Der Park wäre sicherlich auch für die motorisch Veranlagten ein hoch attraktiver Arbeitplatz. Aber auch in der real existierenden Arbeitswelt hat sich bereits einiges getan, was ihnen sehr entgegenkommt. „Für diese Gruppe passt natürlich das Konzept des Desk Sharing perfekt“, ist Lehner überzeugt, und tatsächlich lässt sich der bewegte Mensch wohl am leichtesten von der Nutzung eines Caddys mit persönlichen Dingen überzeugen, der vom temporären Schreibtisch zum Besprechungsraum oder in die Lounge gezogen wird. Und auch von dem Joch des Sitzens haben neue Raumkonzepte diesen Typen weitgehend befreit: „Das Thema Stehen ist wichtiger geworden, die Ergonomie überhaupt – und die ist nicht mehr wie vor 20 Jahren auf den Drehstuhl und acht Stunden Sitzarbeit fokussiert“, so Jacobsen. „Heute sitzt ein Arbeitnehmer auf mindestens fünf verschiedenen Stühlen am Tag, und der Körper profitiert davon, wenn man aufsteht und sich bewegt.“ Und selbst wenn er sitzen muss, kann der Kinästhet das nun auf bewegtere Art und Weise tun, Sitzgelegenheiten vom Sessel über die Couch bis zum Sitzsack sorgen für Abwechslung, und elektrisch verstellbare Tische, die als klassischer Schreibtisch und als Stehpult genutzt werden können. „In Chicago hat eine Firma bereits Laufbänder mit einem aufgebauten Arbeitsplatz angeboten“, weiß Jacobsen, „aber das ist dann doch eher in der Exotenecke geblieben.“

Hört, hört. Dem Auditiven wären wohl all diese Errungenschaften der neuen Arbeitswelt recht – solange sie keinen Lärm machen. Und mit dieser Einschränkung zählt der Geräuschempfindliche nur bedingt zu den Gewinnern in der Welt der Kommunikationszonen, temporären Arbeitsplätze und offenen Bürokonzepte. Zwar unterhält er sich gern und schätzt auch den Austausch, allerdings fühlt er sich durch einen hohen Geräuschpegel extrem gestört. Und steht damit nicht allein: „Lärm ist der größte Stressfaktor im Büro“, unterstreicht Lehner, „und viele glauben, dass mit einer Maßnahme alles erledig werden kann. Was natürlich nicht stimmt.“

Vielmehr gehe es um die Summe von Lösungen, angefangen bei einer Akustikmessung, um Schwachstellen zu analysieren, über die Wahl des richtigen Teppichs bis zu schallschluckenden Schrankfronten. „Die Materialien sind hier wirklich toll geworden“, sagt Jacobsen. „Fast alle Oberflächen lassen sich schallreduzierend ausstaffieren.“ Außerdem sorgen „Mittelzonenlösungen“ – das sind zum Beispiel Sitzecken, die durch hohe, schallisolierende Lehnen für Schutz sorgen – dafür, dass nicht alle alle Gespräche 1:1 mithören müssen.

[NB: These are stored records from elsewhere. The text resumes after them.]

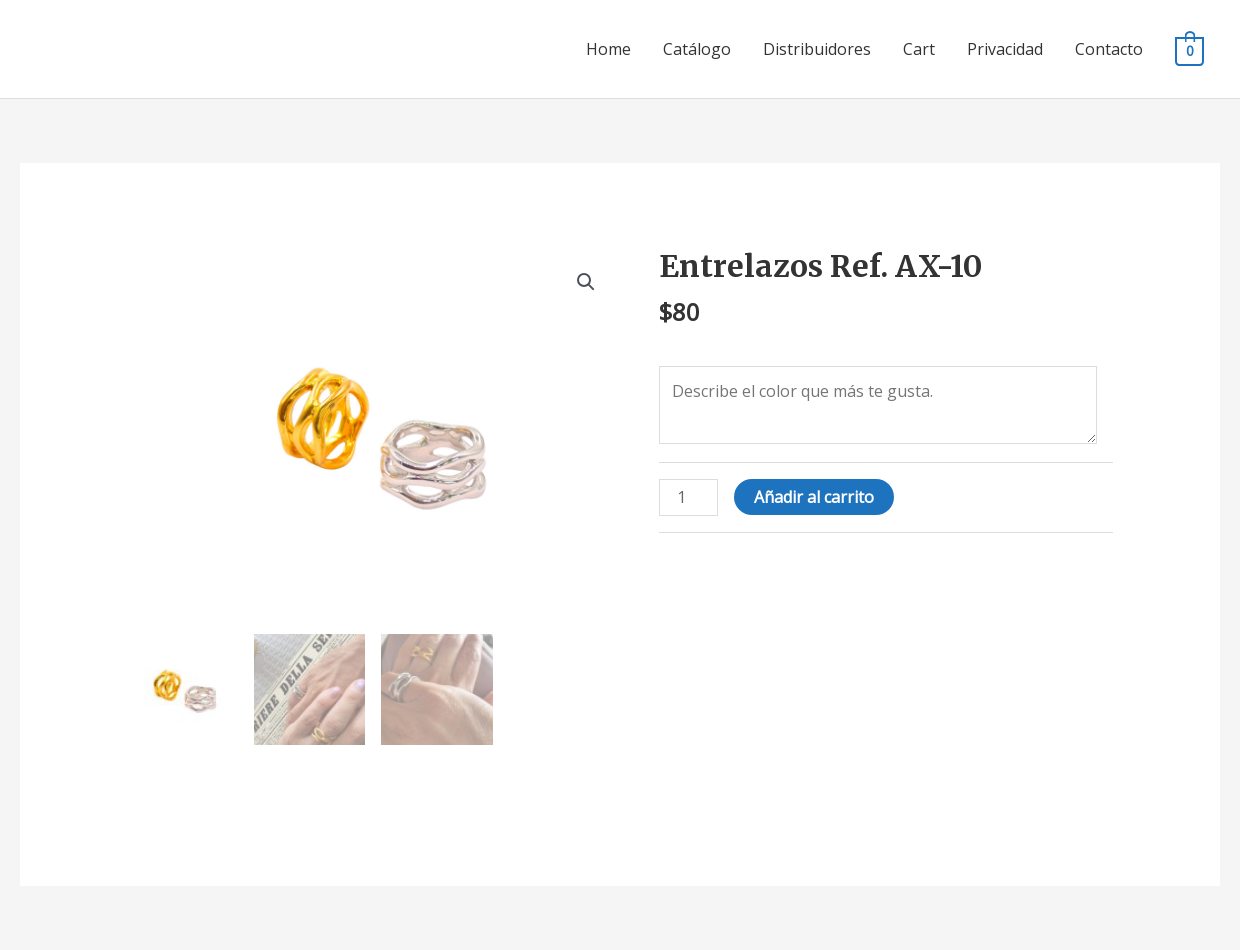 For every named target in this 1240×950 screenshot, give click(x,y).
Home (608, 49)
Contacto (1109, 49)
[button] (586, 282)
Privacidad (1005, 49)
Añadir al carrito (814, 497)
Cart (919, 49)
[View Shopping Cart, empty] (1189, 50)
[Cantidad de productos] (688, 497)
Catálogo (697, 49)
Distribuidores (817, 49) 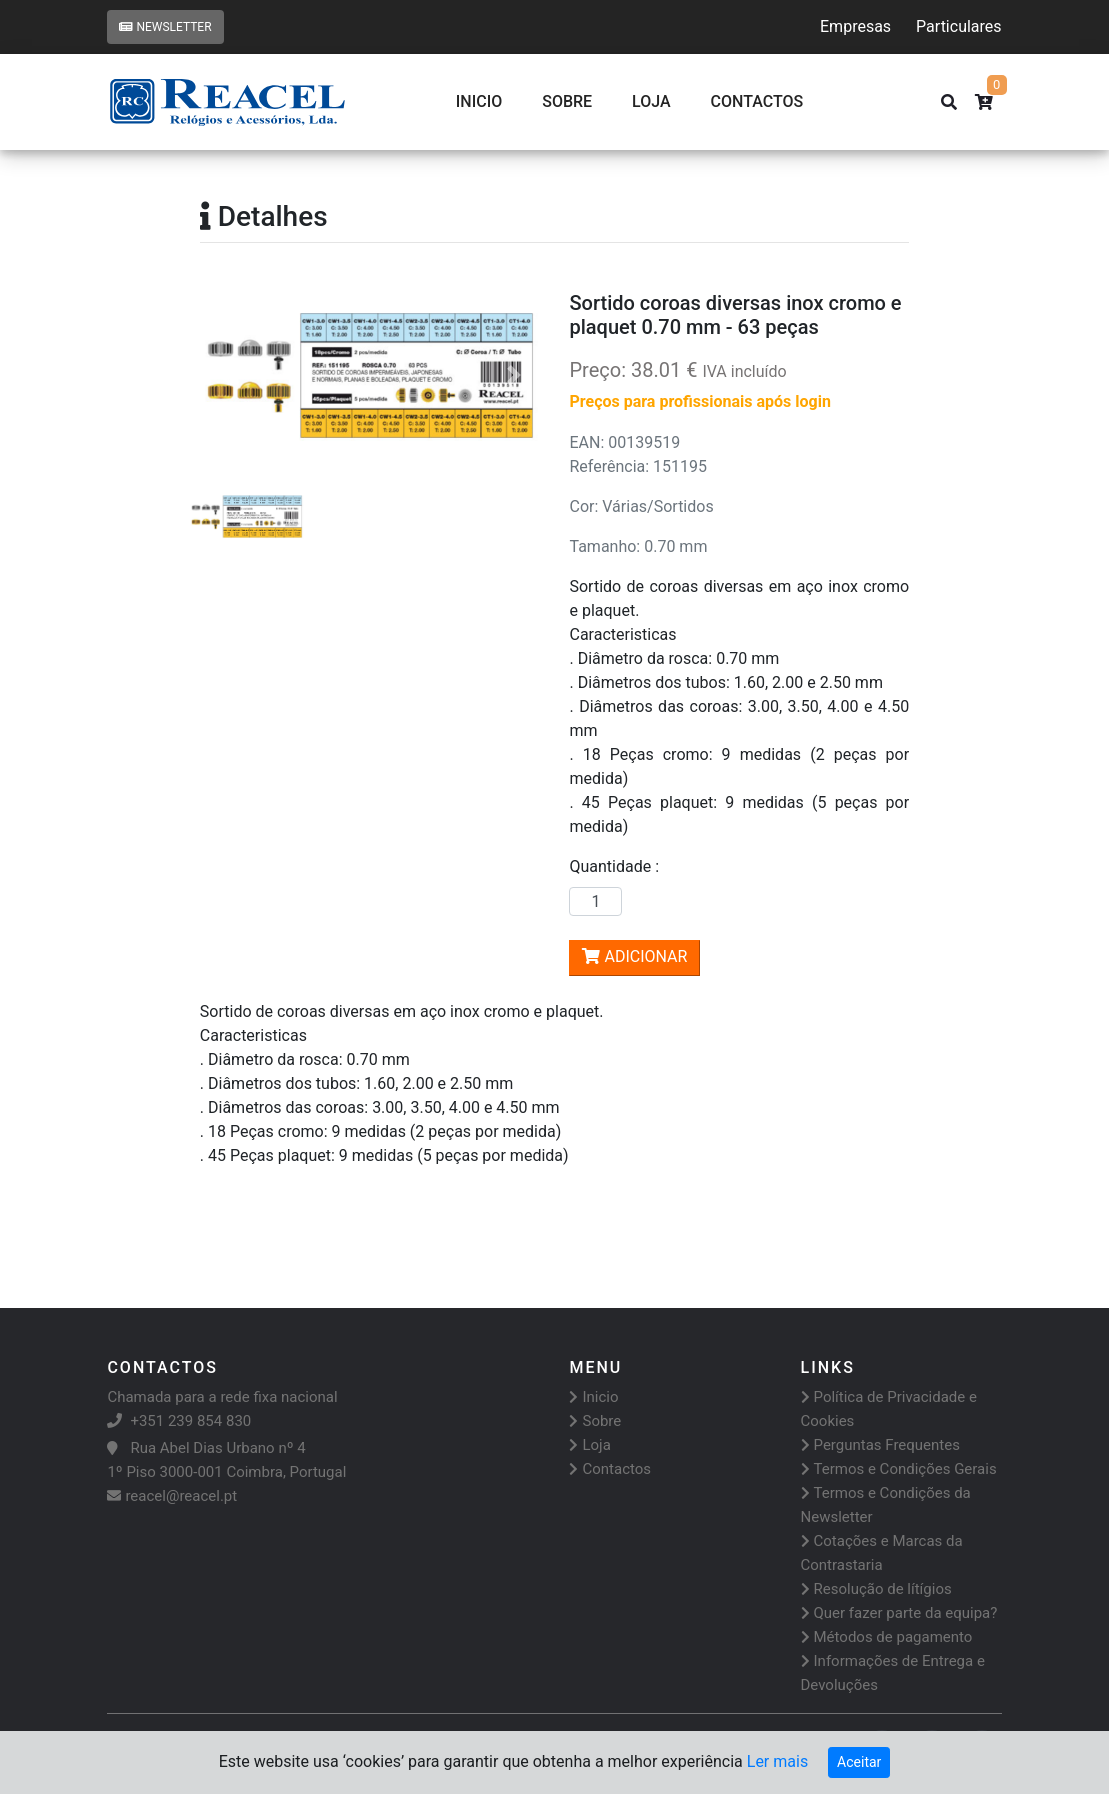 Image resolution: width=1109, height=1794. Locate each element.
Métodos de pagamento (887, 1637)
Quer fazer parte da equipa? (899, 1613)
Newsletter (165, 27)
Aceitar (859, 1762)
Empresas (855, 26)
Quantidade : (618, 866)
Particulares (958, 26)
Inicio (479, 101)
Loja (651, 101)
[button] (225, 375)
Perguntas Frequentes (880, 1445)
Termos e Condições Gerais (899, 1469)
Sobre (567, 101)
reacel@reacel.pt (172, 1496)
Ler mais (777, 1761)
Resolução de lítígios (876, 1589)
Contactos (610, 1469)
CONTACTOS (757, 101) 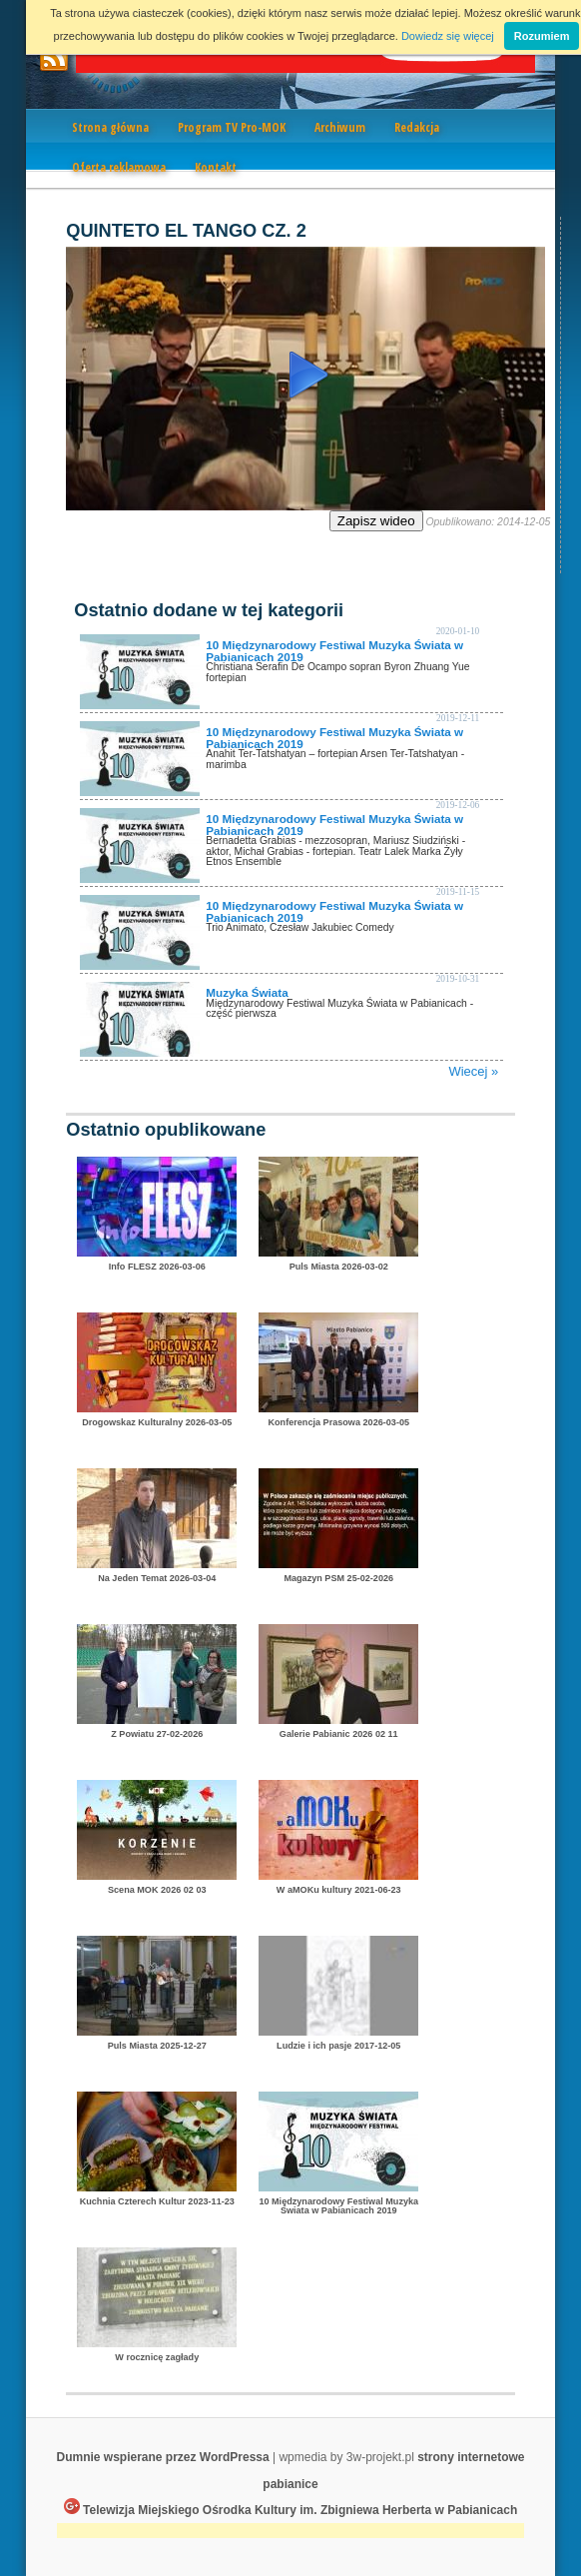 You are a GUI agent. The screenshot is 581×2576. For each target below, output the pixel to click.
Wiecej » (473, 1071)
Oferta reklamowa (119, 167)
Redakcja (416, 127)
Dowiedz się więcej (447, 36)
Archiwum (339, 127)
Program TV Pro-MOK (232, 127)
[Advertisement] (290, 2532)
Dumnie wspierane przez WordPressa (162, 2457)
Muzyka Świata (247, 992)
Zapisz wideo (376, 520)
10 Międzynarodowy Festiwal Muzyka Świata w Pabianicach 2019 (334, 650)
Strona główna (110, 127)
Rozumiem (542, 36)
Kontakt (216, 167) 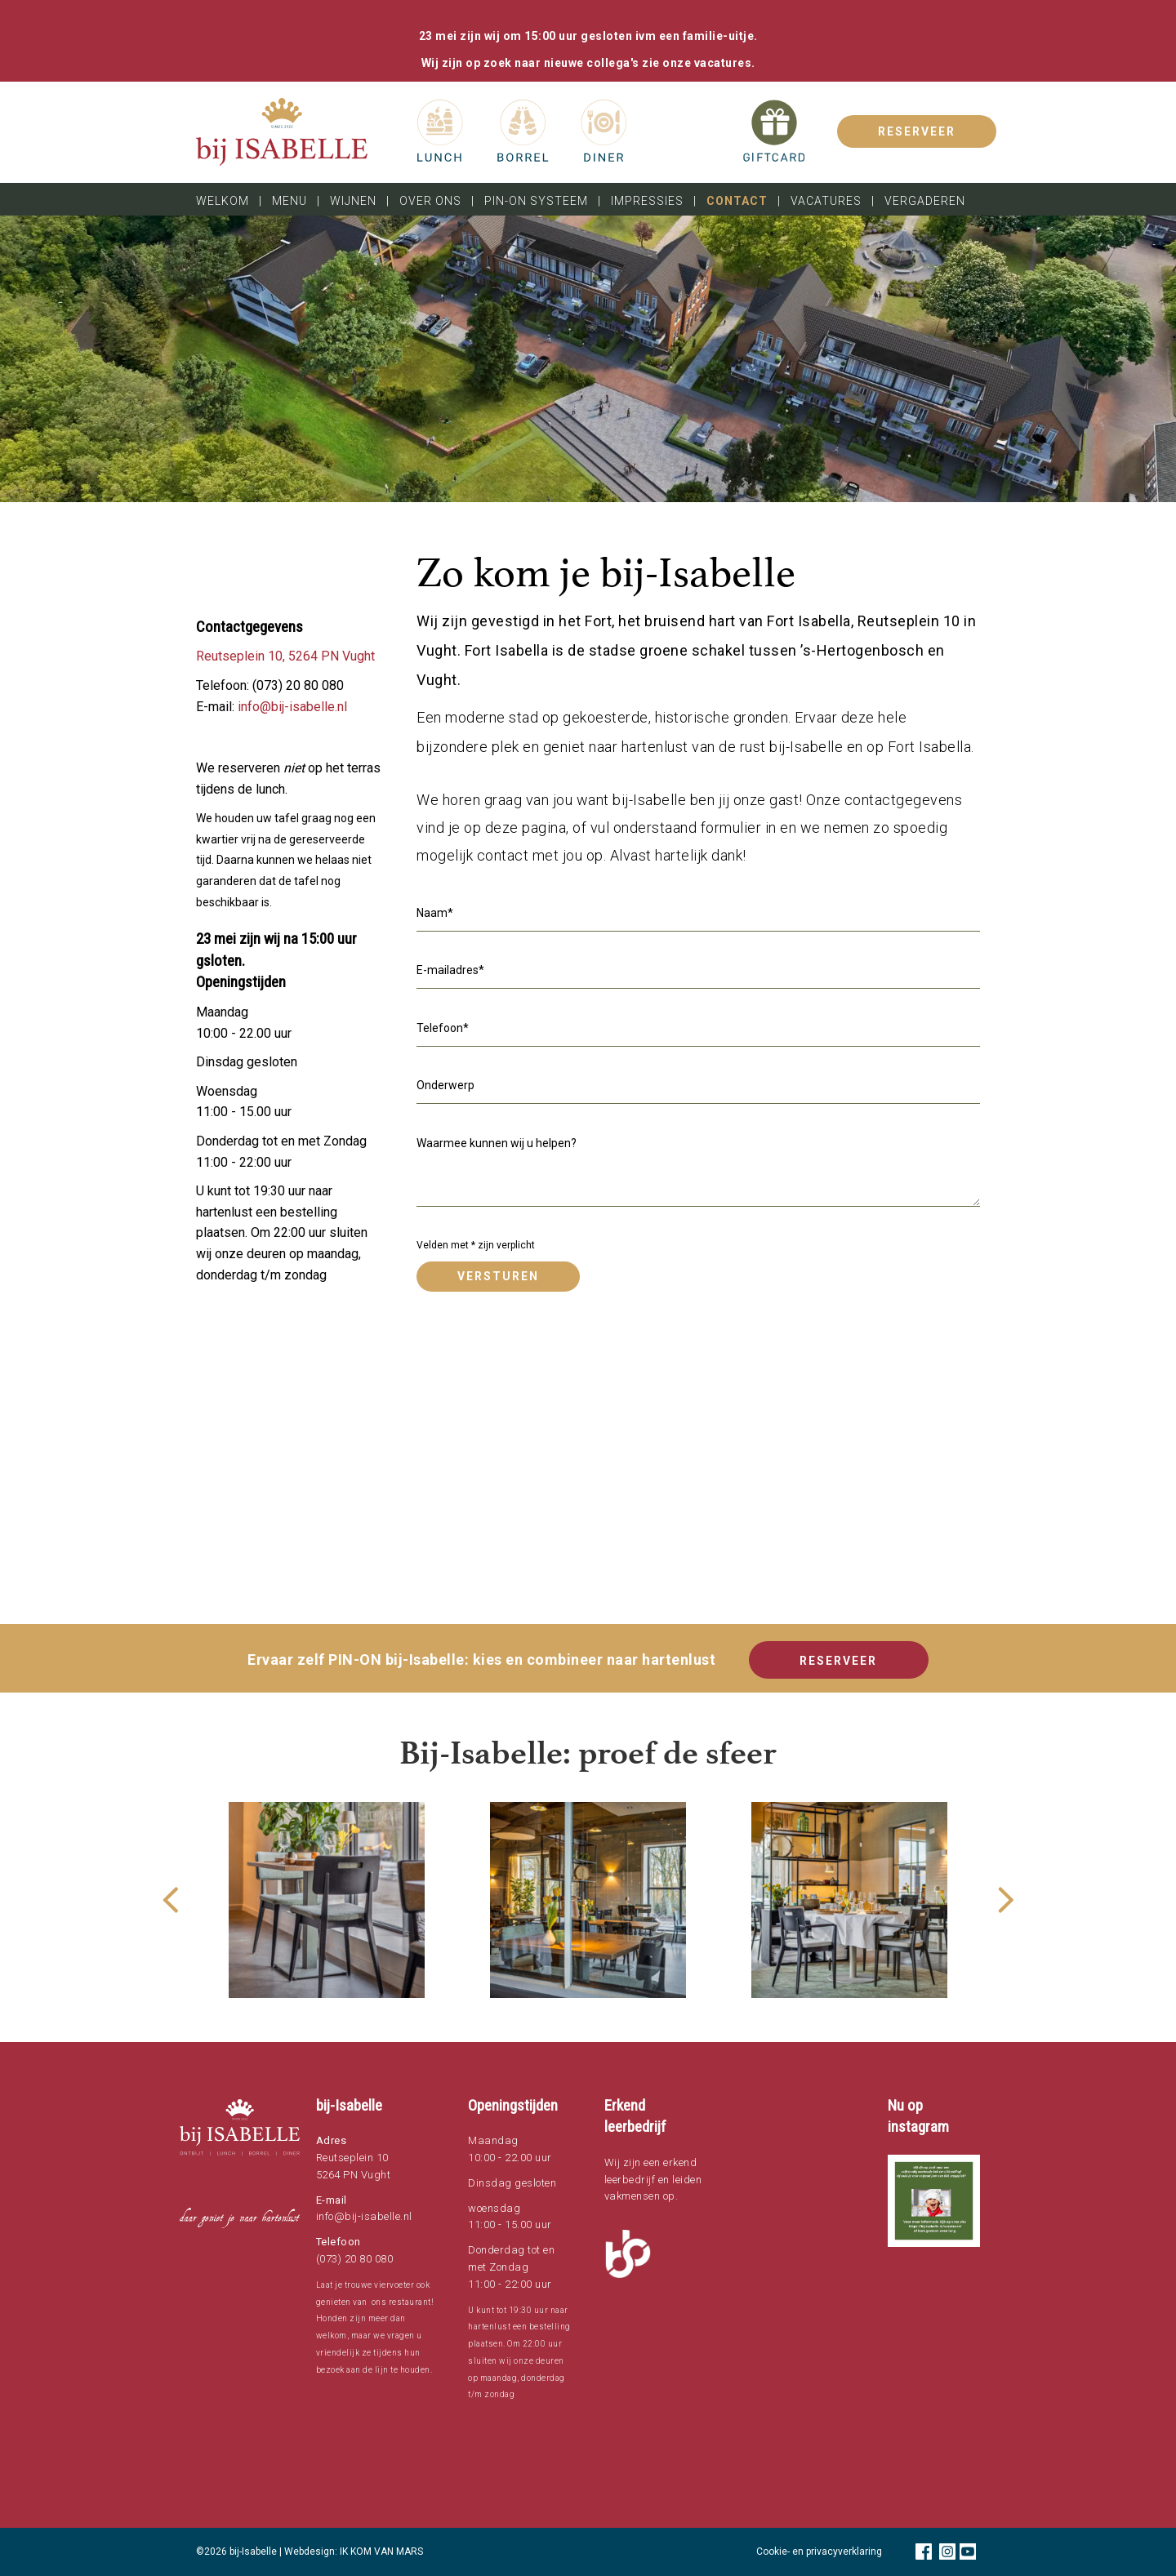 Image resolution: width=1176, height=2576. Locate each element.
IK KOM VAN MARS (381, 2551)
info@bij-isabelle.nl (292, 706)
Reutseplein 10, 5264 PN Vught (285, 656)
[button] (934, 2201)
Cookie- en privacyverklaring (819, 2551)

Und manchmal helfen auch kleine Tricks dabei, den Geräuschpegel zu minimieren. „Wenn man sich selbst gut hört, spricht man automatisch leiser“, erklärt Jacobsen. Eine Tatsache, die in einer neuen Art von Ohrensesseln genutzt wird, in denen auch lebhafte Telefonierer sich mühelos etwas zurücknehmen. Und sich vielleicht auch etwas geschützter fühlen, wenn ein Motoriker daran vorbeirauscht oder der visuelle Chef schon wieder die nächste Präsentation an die Wand wirft.